📝 SummarXiv

Abstract

Machine-learnt weather prediction (MLWP) models are now well established as being competitive with conventional numerical weather prediction (NWP) models in the medium range. However, there is still much uncertainty as to how this performance extends to longer timescales, where interactions with slower components of the earth system become important. We take GenCast, a state-of-the-art probabilistic MLWP model, and apply it to the task of seasonal forecasting with prescribed sea surface temperature (SST), by providing anomalies persisted over climatology (GenCast-Persisted) or forcing with observations (GenCast-Forced). The forecasts are compared to the European Centre for Medium-Range Weather Forecasts seasonal forecasting system, SEAS5. Our results indicate that, despite being trained at short timescales, GenCast-Persisted produces much of the correct precipitation patterns in response to El Ni\~{n}o and La Ni\~{n}a events, with several erroneous patterns in GenCast-Persisted corrected with GenCast-Forced. The uncertainty in precipitation response, as represented by the ensemble, compares favourably to SEAS5. Whilst SEAS5 achieves superior skill in the tropics for 2-metre temperature and mean sea level pressure (MSLP), GenCast-Persisted achieves significantly higher skill in some areas in higher latitudes, including mountainous areas, with notable improvements for MSLP in particular; this is reflected in a higher correlation with the observed NAO index.
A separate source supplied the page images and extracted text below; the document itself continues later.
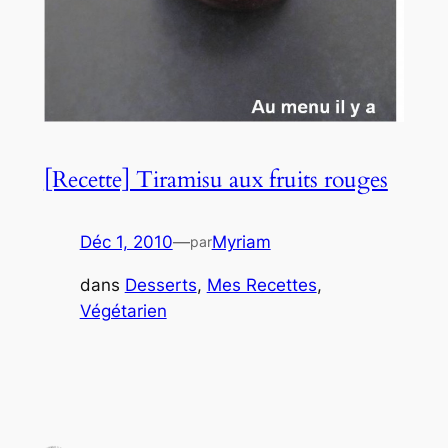
[Recette] Tiramisu aux fruits rouges
Déc 1, 2010
—
Myriam
par
dans
Desserts
, 
Mes Recettes
, 
Végétarien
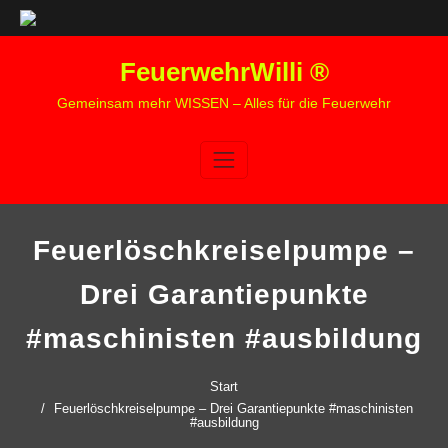
Zum
FeuerwehrWilli ®
Inhalt
springen
Gemeinsam mehr WISSEN – Alles für die Feuerwehr
Feuerlöschkreiselpumpe –
Drei Garantiepunkte
#maschinisten #ausbildung
Start
Feuerlöschkreiselpumpe – Drei Garantiepunkte #maschinisten
#ausbildung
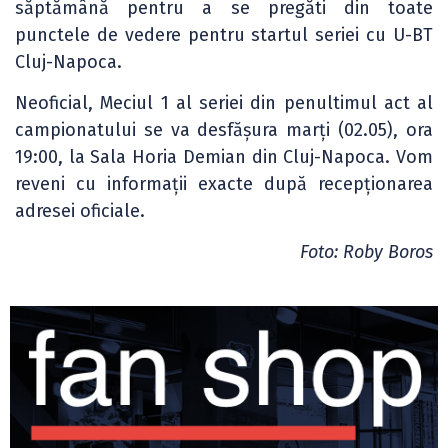
săptămână pentru a se pregăti din toate
punctele de vedere pentru startul seriei cu U-BT
Cluj-Napoca.
Neoficial, Meciul 1 al seriei din penultimul act al
campionatului se va desfășura marți (02.05), ora
19:00, la Sala Horia Demian din Cluj-Napoca. Vom
reveni cu informații exacte după recepționarea
adresei oficiale.
Foto: Roby Boros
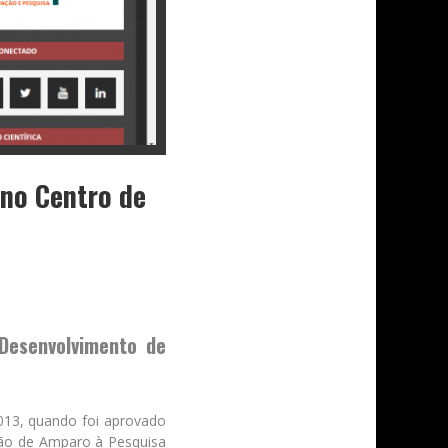
 no Centro de
Desenvolvimento de
013, quando foi aprovado
ção de Amparo à Pesquisa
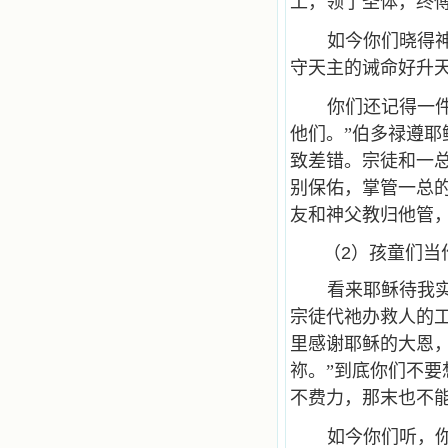
工，领了圣体，终
如今你们晓得
守天主的诫命好升
你们还记得一
他们。”伯多禄遵
致差错。宗徒和一
别保佑，掌管一总
友和神父教归他管
（2）孩童们当
看来耶稣待我
宗徒代祂办救人的
里感谢耶稣的大恩
祢。”到底你们不
不费力，那末也不
如今你们听，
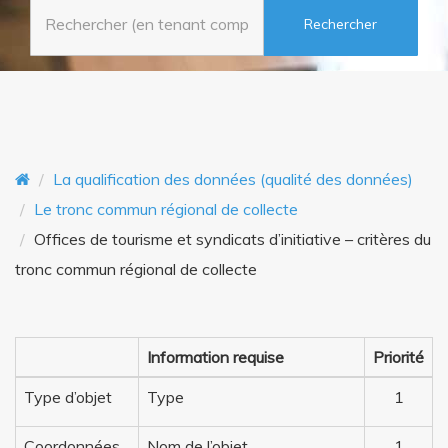
o
n
n
t
La qualification des données (qualité des données)
Le tronc commun régional de collecte
Offices de tourisme et syndicats d’initiative – critères du
tronc commun régional de collecte
Information requise
Priorité
Type d’objet
Type
1
Coordonnées
Nom de l’objet
1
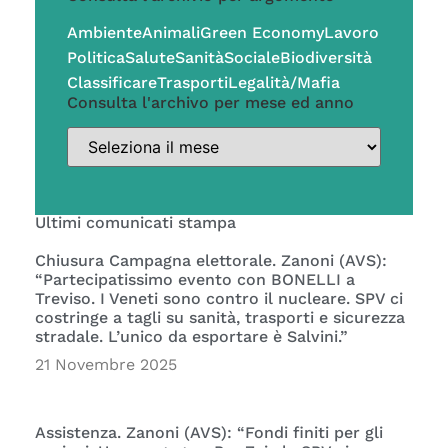
Ambiente
Animali
Green Economy
Lavoro
Politica
Salute
Sanità
Sociale
Biodiversità
Classificare
Trasporti
Legalità/Mafia
Consulta l'archivo per mese ed anno
Ultimi comunicati stampa
Chiusura Campagna elettorale. Zanoni (AVS):
“Partecipatissimo evento con BONELLI a
Treviso. I Veneti sono contro il nucleare. SPV ci
costringe a tagli su sanità, trasporti e sicurezza
stradale. L’unico da esportare è Salvini.”
21 Novembre 2025
Assistenza. Zanoni (AVS): “Fondi finiti per gli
Reliability diagrams indicate that GenCast-Persisted is overconfident compared to SEAS5, whilst GenCast-Forced produces well-calibrated seasonal 2-metre temperature predictions. These results provide an indication of the potential of MLWP models similar to GenCast for the `full' seasonal forecasting problem, where the atmospheric model is coupled to ocean, land and cryosphere models.